PROVIDED INFORMATION =
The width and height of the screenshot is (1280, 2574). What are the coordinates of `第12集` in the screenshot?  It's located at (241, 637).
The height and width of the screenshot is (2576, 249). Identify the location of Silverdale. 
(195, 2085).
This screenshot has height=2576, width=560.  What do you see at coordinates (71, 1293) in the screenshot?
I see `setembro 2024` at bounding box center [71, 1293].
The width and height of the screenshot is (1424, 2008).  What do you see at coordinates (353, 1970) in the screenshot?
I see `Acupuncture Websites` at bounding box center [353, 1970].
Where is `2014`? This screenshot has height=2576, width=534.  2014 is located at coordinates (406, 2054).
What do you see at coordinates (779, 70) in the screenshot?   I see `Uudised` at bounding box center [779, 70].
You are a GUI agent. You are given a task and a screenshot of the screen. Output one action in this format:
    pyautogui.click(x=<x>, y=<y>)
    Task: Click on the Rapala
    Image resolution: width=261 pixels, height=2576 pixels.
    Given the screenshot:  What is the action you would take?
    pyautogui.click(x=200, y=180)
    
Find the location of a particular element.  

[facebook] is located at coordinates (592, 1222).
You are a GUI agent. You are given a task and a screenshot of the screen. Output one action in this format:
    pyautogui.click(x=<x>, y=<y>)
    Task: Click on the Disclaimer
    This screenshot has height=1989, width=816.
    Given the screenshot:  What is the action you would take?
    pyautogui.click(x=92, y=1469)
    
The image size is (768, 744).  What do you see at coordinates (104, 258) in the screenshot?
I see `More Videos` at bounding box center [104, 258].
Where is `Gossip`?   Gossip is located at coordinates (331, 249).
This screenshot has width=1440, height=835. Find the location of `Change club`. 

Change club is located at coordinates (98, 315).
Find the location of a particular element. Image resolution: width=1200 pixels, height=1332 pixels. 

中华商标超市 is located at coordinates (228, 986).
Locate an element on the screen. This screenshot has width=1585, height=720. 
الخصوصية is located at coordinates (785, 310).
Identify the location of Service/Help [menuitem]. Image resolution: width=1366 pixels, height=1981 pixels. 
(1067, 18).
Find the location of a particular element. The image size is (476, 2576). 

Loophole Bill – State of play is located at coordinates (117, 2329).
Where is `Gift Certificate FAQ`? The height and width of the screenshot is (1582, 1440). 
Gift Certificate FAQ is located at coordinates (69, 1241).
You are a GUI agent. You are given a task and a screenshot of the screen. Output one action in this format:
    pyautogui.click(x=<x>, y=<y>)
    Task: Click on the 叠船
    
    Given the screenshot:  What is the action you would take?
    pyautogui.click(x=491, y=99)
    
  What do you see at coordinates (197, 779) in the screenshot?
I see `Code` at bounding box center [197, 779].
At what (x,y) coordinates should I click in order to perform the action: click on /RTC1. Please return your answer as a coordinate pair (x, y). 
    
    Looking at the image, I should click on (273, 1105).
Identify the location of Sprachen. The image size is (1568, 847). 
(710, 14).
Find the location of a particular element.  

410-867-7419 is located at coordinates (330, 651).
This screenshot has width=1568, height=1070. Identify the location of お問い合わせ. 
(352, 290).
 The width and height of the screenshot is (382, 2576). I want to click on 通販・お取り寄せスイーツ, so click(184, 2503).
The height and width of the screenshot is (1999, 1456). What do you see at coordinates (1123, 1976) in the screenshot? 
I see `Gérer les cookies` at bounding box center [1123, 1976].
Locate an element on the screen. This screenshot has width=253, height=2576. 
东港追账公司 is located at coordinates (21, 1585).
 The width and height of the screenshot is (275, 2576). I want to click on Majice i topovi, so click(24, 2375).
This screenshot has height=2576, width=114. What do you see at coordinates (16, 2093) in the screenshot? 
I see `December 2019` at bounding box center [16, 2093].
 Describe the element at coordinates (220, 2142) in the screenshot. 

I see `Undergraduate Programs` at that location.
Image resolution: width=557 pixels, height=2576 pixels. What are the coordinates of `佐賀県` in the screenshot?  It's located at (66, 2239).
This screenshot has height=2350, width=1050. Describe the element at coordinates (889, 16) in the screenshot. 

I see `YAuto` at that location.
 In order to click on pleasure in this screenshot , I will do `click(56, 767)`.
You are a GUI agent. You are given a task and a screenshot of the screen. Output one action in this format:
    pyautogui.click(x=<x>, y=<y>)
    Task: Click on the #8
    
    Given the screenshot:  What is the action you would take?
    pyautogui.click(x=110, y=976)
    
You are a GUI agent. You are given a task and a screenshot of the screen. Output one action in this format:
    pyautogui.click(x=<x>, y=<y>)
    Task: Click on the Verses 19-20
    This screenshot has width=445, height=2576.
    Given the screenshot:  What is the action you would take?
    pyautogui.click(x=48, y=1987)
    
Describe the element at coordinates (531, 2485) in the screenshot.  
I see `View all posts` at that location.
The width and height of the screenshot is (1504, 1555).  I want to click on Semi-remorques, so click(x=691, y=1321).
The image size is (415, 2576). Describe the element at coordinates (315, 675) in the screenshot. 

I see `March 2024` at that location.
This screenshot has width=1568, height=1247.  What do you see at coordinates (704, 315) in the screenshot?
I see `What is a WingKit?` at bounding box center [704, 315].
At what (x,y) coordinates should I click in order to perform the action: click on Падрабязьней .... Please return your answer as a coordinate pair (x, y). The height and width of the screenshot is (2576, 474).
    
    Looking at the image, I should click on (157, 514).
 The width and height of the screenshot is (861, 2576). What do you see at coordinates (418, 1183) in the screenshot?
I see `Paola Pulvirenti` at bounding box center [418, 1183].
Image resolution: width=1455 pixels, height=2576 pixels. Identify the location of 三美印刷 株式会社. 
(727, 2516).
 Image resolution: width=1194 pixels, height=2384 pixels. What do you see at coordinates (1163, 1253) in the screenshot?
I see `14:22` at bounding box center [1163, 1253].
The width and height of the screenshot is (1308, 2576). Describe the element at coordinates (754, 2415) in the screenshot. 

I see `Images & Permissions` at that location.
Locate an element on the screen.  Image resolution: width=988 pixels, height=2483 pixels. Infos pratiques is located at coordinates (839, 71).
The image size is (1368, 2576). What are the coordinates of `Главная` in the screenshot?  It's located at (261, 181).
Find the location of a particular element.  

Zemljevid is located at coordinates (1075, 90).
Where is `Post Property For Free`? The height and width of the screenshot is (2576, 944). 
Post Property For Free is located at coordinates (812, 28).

ASSIGNED TASK =
All of the entries, from the first line to the last, should be duplicated exactly.

WRITTEN RESPONSE =
The width and height of the screenshot is (1280, 2574). What are the coordinates of `第12集` in the screenshot?  It's located at (241, 637).
The height and width of the screenshot is (2576, 249). Identify the location of Silverdale. 
(195, 2085).
This screenshot has height=2576, width=560.  What do you see at coordinates (71, 1293) in the screenshot?
I see `setembro 2024` at bounding box center [71, 1293].
The width and height of the screenshot is (1424, 2008).  What do you see at coordinates (353, 1970) in the screenshot?
I see `Acupuncture Websites` at bounding box center [353, 1970].
Where is `2014`? This screenshot has height=2576, width=534.  2014 is located at coordinates (406, 2054).
What do you see at coordinates (779, 70) in the screenshot?   I see `Uudised` at bounding box center [779, 70].
You are a GUI agent. You are given a task and a screenshot of the screen. Output one action in this format:
    pyautogui.click(x=<x>, y=<y>)
    Task: Click on the Rapala
    Image resolution: width=261 pixels, height=2576 pixels.
    Given the screenshot:  What is the action you would take?
    pyautogui.click(x=200, y=180)
    
Find the location of a particular element.  

[facebook] is located at coordinates (592, 1222).
You are a GUI agent. You are given a task and a screenshot of the screen. Output one action in this format:
    pyautogui.click(x=<x>, y=<y>)
    Task: Click on the Disclaimer
    This screenshot has height=1989, width=816.
    Given the screenshot:  What is the action you would take?
    pyautogui.click(x=92, y=1469)
    
The image size is (768, 744).  What do you see at coordinates (104, 258) in the screenshot?
I see `More Videos` at bounding box center [104, 258].
Where is `Gossip`?   Gossip is located at coordinates (331, 249).
This screenshot has width=1440, height=835. Find the location of `Change club`. 

Change club is located at coordinates (98, 315).
Find the location of a particular element. Image resolution: width=1200 pixels, height=1332 pixels. 

中华商标超市 is located at coordinates (228, 986).
Locate an element on the screen. This screenshot has width=1585, height=720. 
الخصوصية is located at coordinates (785, 310).
Identify the location of Service/Help [menuitem]. Image resolution: width=1366 pixels, height=1981 pixels. 
(1067, 18).
Find the location of a particular element. The image size is (476, 2576). 

Loophole Bill – State of play is located at coordinates (117, 2329).
Where is `Gift Certificate FAQ`? The height and width of the screenshot is (1582, 1440). 
Gift Certificate FAQ is located at coordinates (69, 1241).
You are a GUI agent. You are given a task and a screenshot of the screen. Output one action in this format:
    pyautogui.click(x=<x>, y=<y>)
    Task: Click on the 叠船
    
    Given the screenshot:  What is the action you would take?
    pyautogui.click(x=491, y=99)
    
  What do you see at coordinates (197, 779) in the screenshot?
I see `Code` at bounding box center [197, 779].
At what (x,y) coordinates should I click in order to perform the action: click on /RTC1. Please return your answer as a coordinate pair (x, y). 
    
    Looking at the image, I should click on (273, 1105).
Identify the location of Sprachen. The image size is (1568, 847). 
(710, 14).
Find the location of a particular element.  

410-867-7419 is located at coordinates (330, 651).
This screenshot has width=1568, height=1070. Identify the location of お問い合わせ. 
(352, 290).
 The width and height of the screenshot is (382, 2576). I want to click on 通販・お取り寄せスイーツ, so click(184, 2503).
The height and width of the screenshot is (1999, 1456). What do you see at coordinates (1123, 1976) in the screenshot? 
I see `Gérer les cookies` at bounding box center [1123, 1976].
Locate an element on the screen. This screenshot has width=253, height=2576. 
东港追账公司 is located at coordinates (21, 1585).
 The width and height of the screenshot is (275, 2576). I want to click on Majice i topovi, so click(24, 2375).
This screenshot has height=2576, width=114. What do you see at coordinates (16, 2093) in the screenshot? 
I see `December 2019` at bounding box center [16, 2093].
 Describe the element at coordinates (220, 2142) in the screenshot. 

I see `Undergraduate Programs` at that location.
Image resolution: width=557 pixels, height=2576 pixels. What are the coordinates of `佐賀県` in the screenshot?  It's located at (66, 2239).
This screenshot has height=2350, width=1050. Describe the element at coordinates (889, 16) in the screenshot. 

I see `YAuto` at that location.
 In order to click on pleasure in this screenshot , I will do `click(56, 767)`.
You are a GUI agent. You are given a task and a screenshot of the screen. Output one action in this format:
    pyautogui.click(x=<x>, y=<y>)
    Task: Click on the #8
    
    Given the screenshot:  What is the action you would take?
    pyautogui.click(x=110, y=976)
    
You are a GUI agent. You are given a task and a screenshot of the screen. Output one action in this format:
    pyautogui.click(x=<x>, y=<y>)
    Task: Click on the Verses 19-20
    This screenshot has width=445, height=2576.
    Given the screenshot:  What is the action you would take?
    pyautogui.click(x=48, y=1987)
    
Describe the element at coordinates (531, 2485) in the screenshot.  
I see `View all posts` at that location.
The width and height of the screenshot is (1504, 1555).  I want to click on Semi-remorques, so click(x=691, y=1321).
The image size is (415, 2576). Describe the element at coordinates (315, 675) in the screenshot. 

I see `March 2024` at that location.
This screenshot has width=1568, height=1247.  What do you see at coordinates (704, 315) in the screenshot?
I see `What is a WingKit?` at bounding box center [704, 315].
At what (x,y) coordinates should I click in order to perform the action: click on Падрабязьней .... Please return your answer as a coordinate pair (x, y). The height and width of the screenshot is (2576, 474).
    
    Looking at the image, I should click on (157, 514).
 The width and height of the screenshot is (861, 2576). What do you see at coordinates (418, 1183) in the screenshot?
I see `Paola Pulvirenti` at bounding box center [418, 1183].
Image resolution: width=1455 pixels, height=2576 pixels. Identify the location of 三美印刷 株式会社. 
(727, 2516).
 Image resolution: width=1194 pixels, height=2384 pixels. What do you see at coordinates (1163, 1253) in the screenshot?
I see `14:22` at bounding box center [1163, 1253].
The width and height of the screenshot is (1308, 2576). Describe the element at coordinates (754, 2415) in the screenshot. 

I see `Images & Permissions` at that location.
Locate an element on the screen.  Image resolution: width=988 pixels, height=2483 pixels. Infos pratiques is located at coordinates (839, 71).
The image size is (1368, 2576). What are the coordinates of `Главная` in the screenshot?  It's located at (261, 181).
Find the location of a particular element.  

Zemljevid is located at coordinates (1075, 90).
Where is `Post Property For Free`? The height and width of the screenshot is (2576, 944). 
Post Property For Free is located at coordinates (812, 28).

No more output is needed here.